The new album arrives under a bit of a cloud. In August 2008, LeRoi Moore, the saxophone player that gave the group so much of its unique personality, died due to complications from injuries suffered in an ATV accident.  The DMB has been characterized by many things, both positive and negative, but one of the most positive had always been the close ties between all the members. Matthews once was quoted on the Charlie Rose program saying that his band was comprised of “brothers from other mothers.” The death of one of their own shook the band up, and nearly apart.

Now, it is standard practice that when a member of a band dies and the band soldiers on, they might memorialize him or her in song. They might offer them a token dedication on their next recording. The Dave Matthews Band has apparently gone one better, by making the entirety of their upcoming album a tribute of sorts to LeRoi “GrooGrux King” Moore.

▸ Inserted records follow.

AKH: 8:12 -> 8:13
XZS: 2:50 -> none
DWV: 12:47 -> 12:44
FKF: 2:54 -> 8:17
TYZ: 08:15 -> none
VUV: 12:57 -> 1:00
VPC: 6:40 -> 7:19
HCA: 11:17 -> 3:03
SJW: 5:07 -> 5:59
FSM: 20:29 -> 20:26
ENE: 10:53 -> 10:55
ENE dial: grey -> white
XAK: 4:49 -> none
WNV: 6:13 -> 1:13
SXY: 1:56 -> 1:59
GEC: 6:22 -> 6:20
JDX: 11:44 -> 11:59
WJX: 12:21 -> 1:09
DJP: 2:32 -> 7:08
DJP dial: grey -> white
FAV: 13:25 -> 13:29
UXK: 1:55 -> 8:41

groogruxTo further endear this upcoming album to the public, the band and RCA are offering a track up for free, for a very limited time. “Funny The Way It Is” can be had at this location for the price of your e-mail address and the patience to deal with the label’s touchy server (keep at it, it’ll work eventually.) Ordinarily, we’d put the track up for you, but since they’re giving it away themselves, have at it.

I must say that I enjoyed the song, and even though, again, I’m hardly a devotee, I’ll be picking up the album in June. The cover, pictured above, features art by Matthews himself with Moore’s face an integral part of a Mardi Gras celebratory scene. Perhaps I’m too easily moved by sentiment, but there’s something about how all involved have chosen to make Moore the crux, and not the aside, of Big Whiskey and the GrooGrux King that appeals to me. As hopeful as I am about the upcoming Alice in Chains, I doubt much will be made of Layne Staley’s absence, so the Dave Matthews Band’s decision to go on with the show, intact with LeRoi Moore somehow in spirit, strikes me to be a rather brave move.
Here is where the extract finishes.